Scientia Marina, Vol 74, No 2 (2010)

Antimicrobial potential of marine organisms collected from the southwest coast of India against multiresistant human and shrimp pathogens

Aseer Manilal
Department of Microbiology, Bharathidasan University , India

Sugathan Sujith
Department of Microbiology, Bharathidasan University , India

Joseph Selvin
Department of Microbiology, Bharathidasan University , India

George Seghal Kiran
Department of Biotechnology, Bharathidasan University , India

Chippu Shakir
Department of Microbiology, Bharathidasan University , India

Aaron Premnath Lipton
Central Marine Fisheries Research Institute , India


Diverse marine flora and fauna collected from the southwest coast of India was evaluated for its antimicrobial potential against shrimp Vibrio and multiresistant human pathogens. In total, 47 species of various taxa of marine organisms (29 flora and 18 fauna) were screened for antimicrobial activity. The marine flora includes twenty species of seaweeds, two species of mangroves, four species of cyanobacteria and three species of microalgae. The marine fauna comprises three species of porifera, twelve species of molluscans, one species of sea urchin, one of sea cucumber and one of cnidarian.
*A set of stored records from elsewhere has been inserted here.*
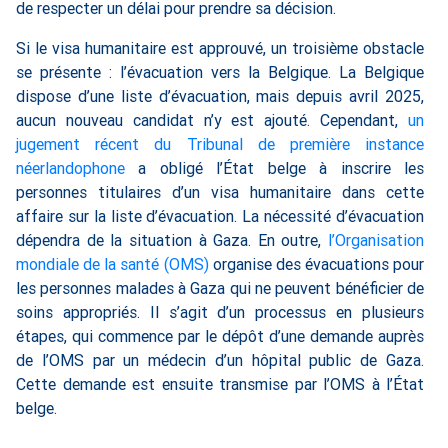
de respecter un délai pour prendre sa décision.
Si le visa humanitaire est approuvé, un troisième obstacle
se présente : l’évacuation vers la Belgique. La Belgique
dispose d’une liste d’évacuation, mais depuis avril 2025,
aucun nouveau candidat n’y est ajouté. Cependant,
un
jugement récent du Tribunal de première instance
néerlandophone
a obligé l’État belge à inscrire les
personnes titulaires d’un visa humanitaire dans cette
affaire sur la liste d’évacuation. La nécessité d’évacuation
dépendra de la situation à Gaza. En outre,
l’Organisation
mondiale de la santé (OMS)
organise des évacuations pour
les personnes malades à Gaza qui ne peuvent bénéficier de
soins appropriés. Il s’agit d’un processus en plusieurs
étapes, qui commence par le dépôt d’une demande auprès
de l’OMS par un médecin d’un hôpital public de Gaza.
Cette demande est ensuite transmise par l’OMS à l’État
belge.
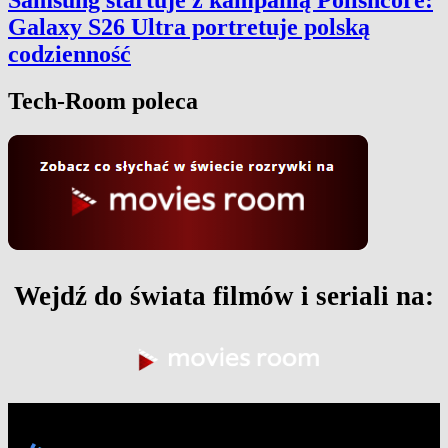
Galaxy S26 Ultra portretuje polską
codzienność
Tech-Room poleca
Wejdź do świata filmów i seriali na:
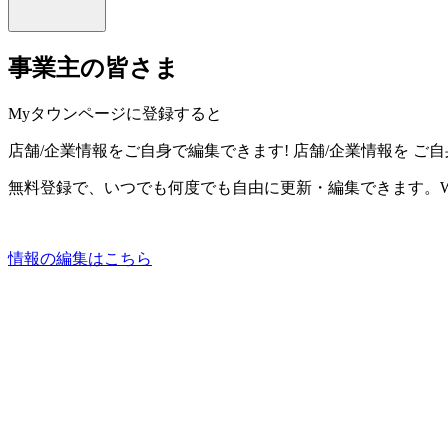
事業主の皆さま
Myタウンページに登録すると
店舗/企業情報をご自身で編集できます!
店舗/企業情報を
ご自
無料登録で、いつでも何度でも自由に更新・編集できます。W
情報の編集はこちら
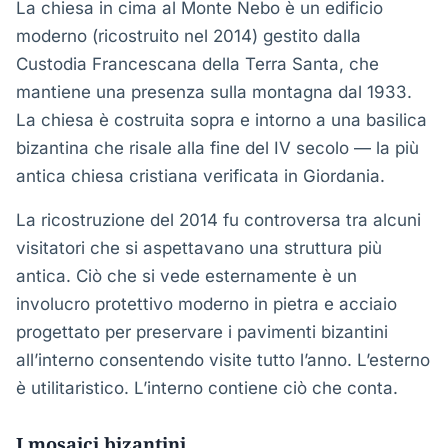
La chiesa in cima al Monte Nebo è un edificio
moderno (ricostruito nel 2014) gestito dalla
Custodia Francescana della Terra Santa, che
mantiene una presenza sulla montagna dal 1933.
La chiesa è costruita sopra e intorno a una basilica
bizantina che risale alla fine del IV secolo — la più
antica chiesa cristiana verificata in Giordania.
La ricostruzione del 2014 fu controversa tra alcuni
visitatori che si aspettavano una struttura più
antica. Ciò che si vede esternamente è un
involucro protettivo moderno in pietra e acciaio
progettato per preservare i pavimenti bizantini
all’interno consentendo visite tutto l’anno. L’esterno
è utilitaristico. L’interno contiene ciò che conta.
I mosaici bizantini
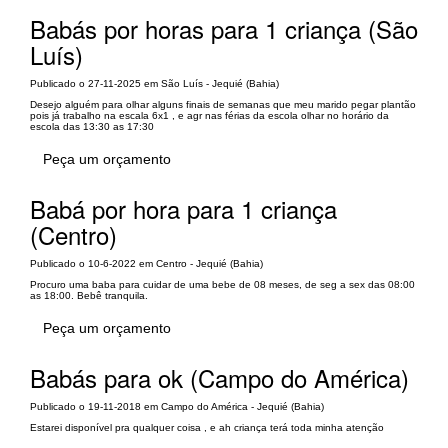
Babás por horas para 1 criança (São
Luís)
Publicado o 27-11-2025 em São Luís - Jequié (Bahia)
Desejo alguém para olhar alguns finais de semanas que meu marido pegar plantão
pois já trabalho na escala 6x1 , e agr nas férias da escola olhar no horário da
escola das 13:30 as 17:30
Peça um orçamento
Babá por hora para 1 criança
(Centro)
Publicado o 10-6-2022 em Centro - Jequié (Bahia)
Procuro uma baba para cuidar de uma bebe de 08 meses, de seg a sex das 08:00
as 18:00. Bebê tranquila.
Peça um orçamento
Babás para ok (Campo do América)
Publicado o 19-11-2018 em Campo do América - Jequié (Bahia)
Estarei disponível pra qualquer coisa , e ah criança terá toda minha atenção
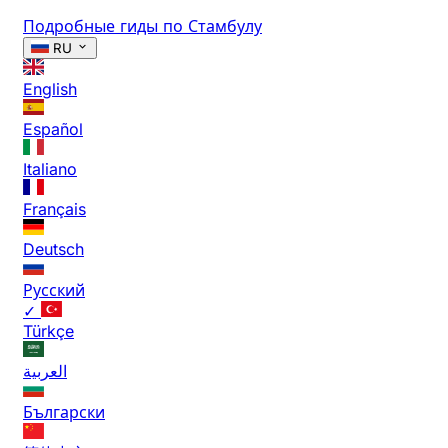
Подробные гиды по Стамбулу
RU
English
Español
Italiano
Français
Deutsch
Русский
✓
Türkçe
العربية
Български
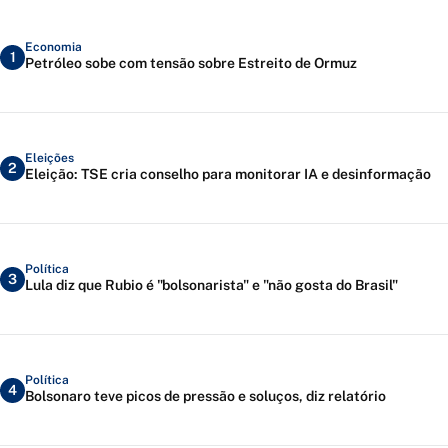
Economia
1
Petróleo sobe com tensão sobre Estreito de Ormuz
Eleições
2
Eleição: TSE cria conselho para monitorar IA e desinformação
Política
3
Lula diz que Rubio é "bolsonarista" e "não gosta do Brasil"
Política
4
Bolsonaro teve picos de pressão e soluços, diz relatório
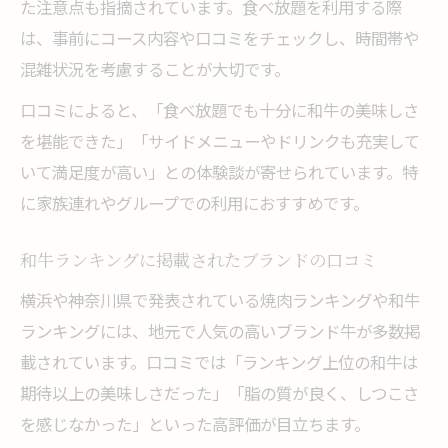
た注意点も指摘されています。食べ放題を利用する際
は、事前にコース内容や口コミをチェックし、時間帯や
混雑状況を考慮することが大切です。
口コミによると、「食べ放題でも十分に和牛の美味しさ
を堪能できた」「サイドメニューやドリンクも充実して
いて満足度が高い」との体験談が寄せられています。特
に家族連れやグループでの利用におすすめです。
和牛ランキングに掲載されたブランドの口コミ
横浜や神奈川県で発表されている焼肉ランキングや和牛
ランキングには、地元で人気の高いブランド牛が多数掲
載されています。口コミでは「ランキング上位の和牛は
期待以上の美味しさだった」「脂の質が良く、しつこさ
を感じなかった」といった高評価が目立ちます。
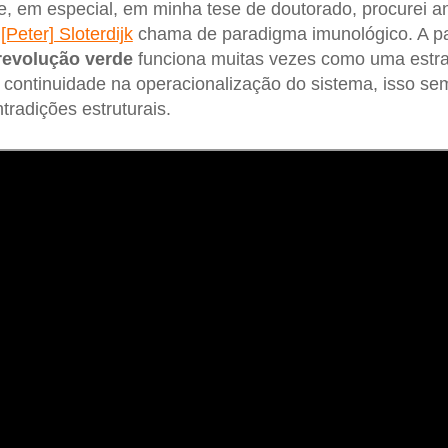
 em especial, em minha tese de doutorado, procurei ana
e
[Peter] Sloterdijk
chama de paradigma imunológico. A part
revolução verde
funciona muitas vezes como uma estra
a continuidade na operacionalização do sistema, isso s
tradições estruturais.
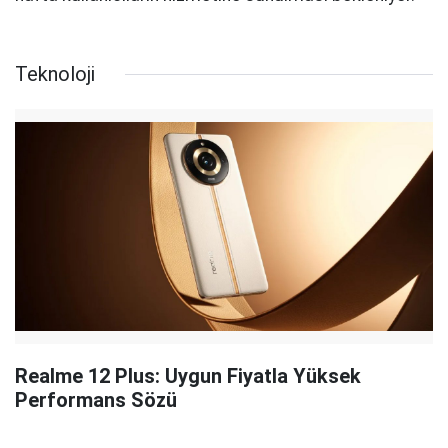
Teknoloji
Realme 12 Plus: Uygun Fiyatla Yüksek
Performans Sözü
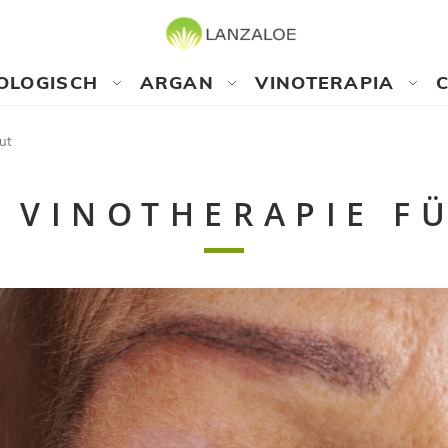
OLOGISCH
ARGAN
VINOTERAPIA
aut
 VINOTHERAPIE F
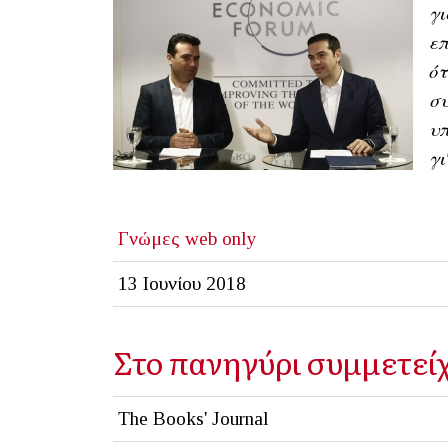
γι
επ
ότ
συ
υπ
γι
Γνώμες
web only
13 Ιουνίου 2018
Στο πανηγύρι συμμετείχ
The Books' Journal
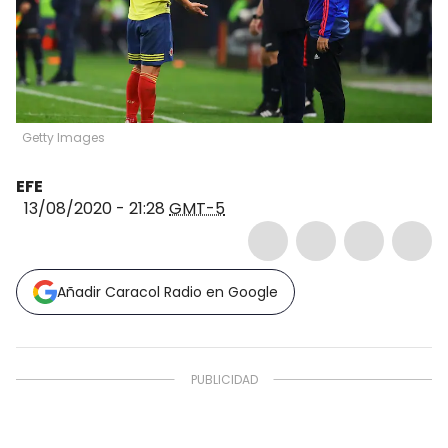
Getty Images
EFE
13/08/2020 - 21:28
GMT-5
Añadir Caracol Radio en Google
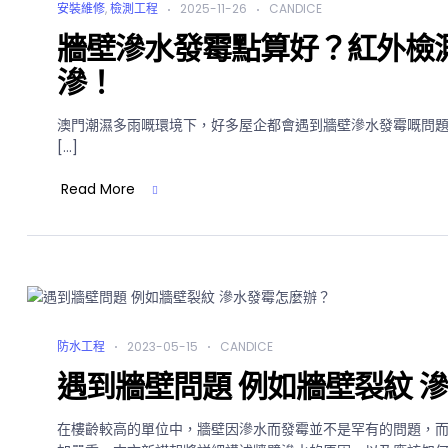
安裝維修
,
檢測工程
2025-11-26
CANDICE
牆壁滲水發霉點算好？紅外檢
滲！
澳門潮濕多雨嘅環境下，好多屋企都會遇到牆壁滲水發霉嘅問
[…]
Read More
防水工程
2023-05-15
CANDICE
遇到牆壁問題 例如牆壁裂紋 
在樓齡較高的單位中，牆壁因滲水而發霉並不是罕有的問題，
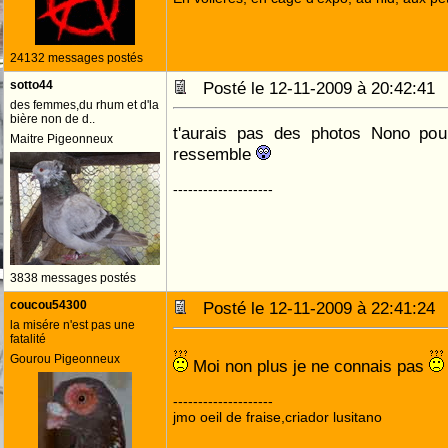
24132 messages postés
sotto44
Posté le 12-11-2009 à 20:42:4
des femmes,du rhum et d'la
bière non de d..
t'aurais pas des photos Nono pou
Maitre Pigeonneux
ressemble
--------------------
3838 messages postés
coucou54300
Posté le 12-11-2009 à 22:41:2
la misére n'est pas une
fatalité
Gourou Pigeonneux
Moi non plus je ne connais pas
--------------------
jmo oeil de fraise,criador lusitano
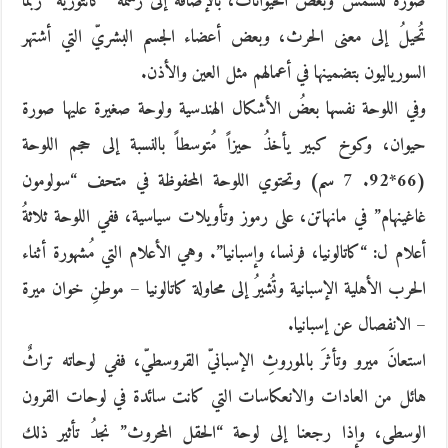
صورة للشمس وبعض الحيوانات، بالإضافة إلى رسمة “كانتورية” رُبما
تُحيلُ إلى معنى الحرث، وبعض أعضاء الجسم البشريّ التي أشتهر
السورياليون بتضمينها في أعمالهم مثل العين والأذن.
وفي اللوحة نفسها بعضُ الأشكال الهندسية ولوحة صغيرة عليها صورة
حيوان، وكوخ كبير يأخذُ حيزاً مُتوسطاً بالنسبة إلى حجم اللوحة
(66*92. 7 سم) وتحتوي اللوحة المحفوظة في متحف “سولومون
غاغينهام” في مانهاتن، على رموز وتأويلات سياسية، ففي اللوحة ثلاثةُ
أعلام ل: “كاتالونيا، فرنسا، وإسبانيا”. وهي الأعلام التي مُشهورة أثناء
الحرب الأهلية الإسبانية وتُشيرُ إلى محاولة كاتالونيا – موطنِ خوان ميرة
– الانفصال عن إسبانيا.
استعانَ ميرو وتأثرَ بالموروثِ الإسبانيّ القروسطيّ، ففي لوحاته تراثٌ
هائل من العادات والانعكاسات التي كانت سائدة في لوحات القرون
الوسطى، وإذا رجعنا إلى لوحة “الحقل المحروث” نجدُ تأثير ذلك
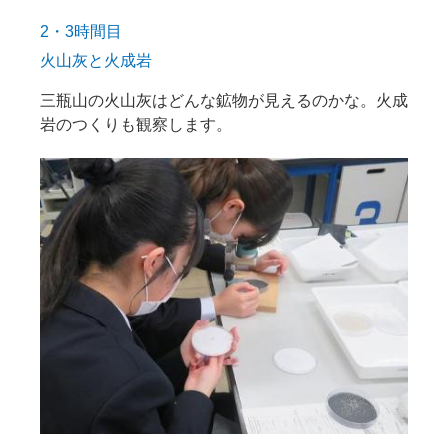
2・3時間目
火山灰と火成岩
三瓶山の火山灰はどんな鉱物が見えるのかな。火成
岩のつくりも観察します。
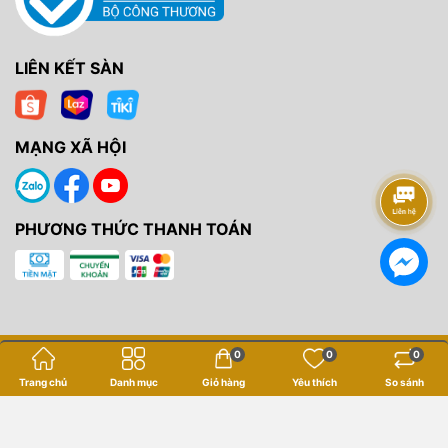
LIÊN KẾT SÀN
MẠNG XÃ HỘI
PHƯƠNG THỨC THANH TOÁN
Bản quyền thuộc về
Yến Tâm Camera
.
0
0
0
Cung cấp bởi
Sapo
Trang chủ
Danh mục
Giỏ hàng
Yêu thích
So sánh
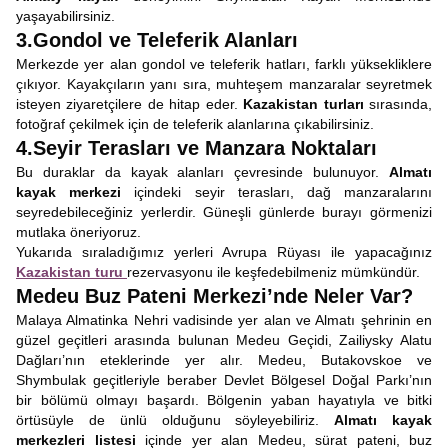
yaşayabilirsiniz.
3.Gondol ve Teleferik Alanları
Merkezde yer alan gondol ve teleferik hatları, farklı yüksekliklere
çıkıyor. Kayakçıların yanı sıra, muhteşem manzaralar seyretmek
isteyen ziyaretçilere de hitap eder.
Kazakistan turları
sırasında,
fotoğraf çekilmek için de teleferik alanlarına çıkabilirsiniz.
4.Seyir Terasları ve Manzara Noktaları
Bu duraklar da kayak alanları çevresinde bulunuyor.
Almatı
kayak merkezi
içindeki seyir terasları, dağ manzaralarını
seyredebileceğiniz yerlerdir. Güneşli günlerde burayı görmenizi
mutlaka öneriyoruz.
Yukarıda sıraladığımız yerleri Avrupa Rüyası ile yapacağınız
Kazakistan turu
rezervasyonu ile keşfedebilmeniz mümkündür.
Medeu Buz Pateni Merkezi’nde Neler Var?
Malaya Almatinka Nehri vadisinde yer alan ve Almatı şehrinin en
güzel geçitleri arasında bulunan Medeu Geçidi, Zailiysky Alatu
Dağları’nın eteklerinde yer alır. Medeu, Butakovskoe ve
Shymbulak geçitleriyle beraber Devlet Bölgesel Doğal Parkı’nın
bir bölümü olmayı başardı. Bölgenin yaban hayatıyla ve bitki
örtüsüyle de ünlü olduğunu söyleyebiliriz.
Almatı kayak
merkezleri listesi
içinde yer alan Medeu, sürat pateni, buz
The organic extractives were tested against five type cultures (Microbial Type Culture Collection) of prominent shrimp Vibrio pathogens, including V. parahaemolyticus, V. vulnificus, V. harveyi, V. alcaligenes and V. alginolyticus, and five multiresistant clinical pathogens: Staphylococcus aureus, Pseudomonas aeruginosa, Bacillus subtilis, Klebsiella pneumoniae and Staphylococcus epidermidis. Among the marine organisms screened, seaweeds showed a broad spectrum of antibacterial activity. The highly active seaweed Falkenbergia, a heteromorphic sporophyte of Asparagopsis taxiformis (Delile) Trevisan, was evaluated further to purify the active compounds using different chromatographic systems, including reverse phase HPLC and GC-MS. The analysis revealed that the most abundant metabolites are oleic acid (51.33%) followed by n-hexadecanoic acid (42.87%).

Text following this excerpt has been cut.